- [Instructions to follow]:
An exact copy of the data is needed, one that excludes all pictures.

______

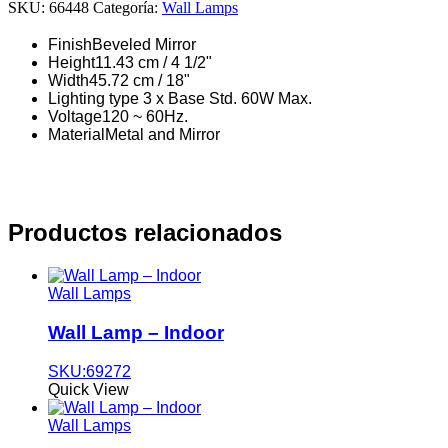
SKU:
66448
Categoría:
Wall Lamps
Finish
Beveled Mirror
Height
11.43 cm / 4 1/2"
Width
45.72 cm / 18"
Lighting type
3 x Base Std. 60W Max.
Voltage
120 ~ 60Hz.
Material
Metal and Mirror
Productos relacionados
Wall Lamps
Wall Lamp – Indoor
SKU:69272
Quick View
Wall Lamps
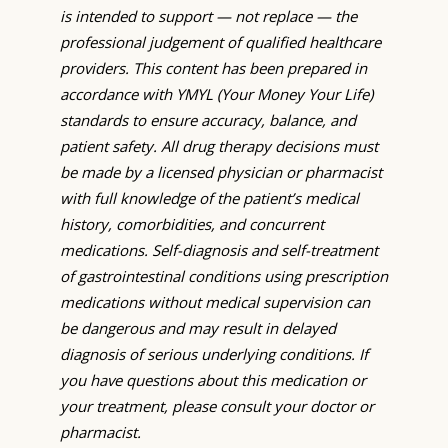
is intended to support — not replace — the
professional judgement of qualified healthcare
providers. This content has been prepared in
accordance with YMYL (Your Money Your Life)
standards to ensure accuracy, balance, and
patient safety. All drug therapy decisions must
be made by a licensed physician or pharmacist
with full knowledge of the patient’s medical
history, comorbidities, and concurrent
medications. Self-diagnosis and self-treatment
of gastrointestinal conditions using prescription
medications without medical supervision can
be dangerous and may result in delayed
diagnosis of serious underlying conditions. If
you have questions about this medication or
your treatment, please consult your doctor or
pharmacist.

______

- [Answer to the problem]:
SKU:
66448
Categoría:
Wall Lamps
Finish
Beveled Mirror
Height
11.43 cm / 4 1/2"
Width
45.72 cm / 18"
Lighting type
3 x Base Std. 60W Max.
Voltage
120 ~ 60Hz.
Material
Metal and Mirror
Productos relacionados
Wall Lamps
Wall Lamp – Indoor
SKU:69272
Quick View
Wall Lamps
is intended to support — not replace — the
professional judgement of qualified healthcare
providers. This content has been prepared in
accordance with YMYL (Your Money Your Life)
standards to ensure accuracy, balance, and
patient safety. All drug therapy decisions must
be made by a licensed physician or pharmacist
with full knowledge of the patient’s medical
history, comorbidities, and concurrent
medications. Self-diagnosis and self-treatment
of gastrointestinal conditions using prescription
medications without medical supervision can
be dangerous and may result in delayed
diagnosis of serious underlying conditions. If
you have questions about this medication or
your treatment, please consult your doctor or
pharmacist.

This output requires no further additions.